Draft – Jordanian AF Management Framework 2025 (Adapted from ESC and AHA Guidelines using the PIPOH Model)
Draft – Jordanian AF Management Framework 2025
(Adapted from ESC and AHA Guidelines using the PIPOH Model)
Speaker: Dr. Mohammad Hajjiri
EP Task Force – Jordanian Cardiac Society (JCS)
Interventional Electrophysiology – Abdali Hospital
Keynotes :
1. Purpose and Scope
• Standardize AF management across public, private, and military sectors in Jordan.
• Reduce stroke risk, improve outcomes, and ensure proper DOAC utilization.
2. PIPOH Framework
Used by WHO, and aligned with AHA principles, the PIPOH framework helps adapt global cardiovascular guidelines to local healthcare systems by defining the following elements:
• P – Population: Patients with atrial fibrillation (AF).
• I – Interventions: Diagnosis, risk scoring, anticoagulation, rate/rhythm control, and ablation.
• P – Professionals: Internists, family physicians, cardiologists, electrophysiologists.
• O – Outcomes: Improved rhythm control, reduced stroke burden, and standardized national practice.
• H – Healthcare Setting: Primary, secondary, and tertiary care levels.
3. Diagnosis
• ECG ≥ 30 seconds confirms atrial fibrillation (AF).
This duration ensures diagnostic accuracy and distinguishes true, clinically significant AF from brief atrial runs that do not warrant anticoagulation or formal labeling as AF.
• If < 30 seconds: classify as subclinical AF, which requires further evaluation but is not diagnostic of AF.
• Extended ECG monitoring (Holter 24–48 h, patch up to 14 days, and Implantable Loop Recorder (ILR) for several months up to 3 years) is recommended in patients with suspected silent or paroxysmal AF, or following a cryptogenic stroke.
4. Stroke Risk Stratification
• Use CHA₂DS₂-VA (sex removed) as per ESC 2024 update.
• Reassess stroke and bleeding risks annually (Class I).
• Consider AF burden, comorbidities, and atrial imaging (size or fibrosis) when assessing stroke risk.

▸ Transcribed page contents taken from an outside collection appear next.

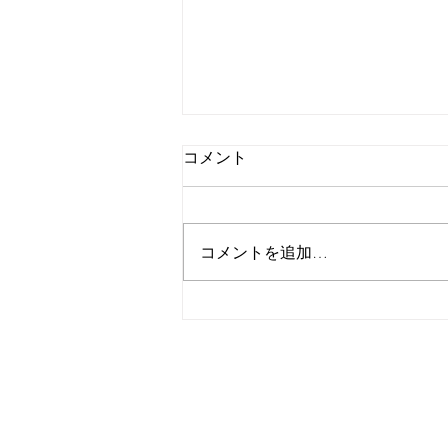
うさぎのいっちゃん
コメント
いつもブログをお読みいただきあ
りがとうございます。 秦野市曲
松、渋沢駅から徒歩8分、ヴァイ
コメントを追加…
オリンとピアノの教室、フォンテ
音楽教室、新妻です。 ピアノ教
室のお話しです。 保育園年中さ
んのお友達、体験レッスンの時に
はお別れが悲しくて泣いてしまっ
た、優しくて、ちょっぴりはにか
みや...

These factors help refine individual risk beyond the CHA₂DS₂-VA(S)c score.
5. Bleeding Risk
• HAS-BLED has limited predictive value.
• Focus on modifiable risk factors instead of score alone.
6. Anticoagulation
• DOACs are first-line (Class I).
• Warfarin only for mechanical valves or severe mitral stenosis.
• Continue indefinitely unless contraindicated or LAA occlusion done.
Available in Jordan:
• ✅ Apixaban, Dabigatran, Rivaroxaban
• ❌ Edoxaban (not available)
Apixaban dosing:
• Standard: 5 mg BID
• Reduce to 2.5 mg BID if 2 of 3:
• Age ≥ 80 years
• Weight ≤ 60 kg
• Serum creatinine ≥ 1.5 mg/dL
7. Rate Control
• Acute:
• Beta-blockers or Diltiazem/Verapamil (avoid if EF < 40%).
• Amiodarone or Digoxin for severe LV dysfunction.
• Chronic:
• Use Beta-blockers mainly (Bisoprolol, Metoprolol).
• Diltiazem: limited by local shortage.
• Target HR:
• <110 bpm (lenient) for most.
• <80 bpm (strict) if symptomatic or young.
8. Rhythm Control
• Amiodarone remains dominant in Jordan.
• Flecainide increasing use in structurally normal hearts (with AV-nodal blocker).
• Unavailable: Vernakalant, Dofetilide, Sotalol (limited), Ibutilide.
• Electrical cardioversion: Class I for unstable or symptomatic cases.
• “Pill-in-the-pocket” (Flecainide/Propafenone): acceptable if previously tested safe.
9. Catheter Ablation
• Class I: Symptomatic AF refractory/intolerant to antiarrhythmic drugs (AADs).
• Class I: In patients with HFrEF (proven benefit in trials).
• Perform only in specialized centers.
• 3D mapping and image-guided ablation now standard practice.
10. Pulsed-Field Ablation (PFA)
• FDA-approved (Dec 2023) – Medtronic PulseSelect system.
• Non-thermal, tissue-selective, and reduces collateral injury.
• Safety: 0.7% event rate — lowest among AF ablation trials.
• Efficacy: ~70% freedom from recurrent AF/AT at follow-up.
11. Key Jordan-Specific Adaptations
1. Anticoagulation: DOACs first-line; Apixaban widely used; Edoxaban unavailable.
2. Rate control: Beta-blockers are mainstay; Diltiazem often in shortage.
3. Rhythm control: Amiodarone still common; Flecainide use expanding.
4. Ablation: Rapid growth, especially for HFrEF and symptomatic patients.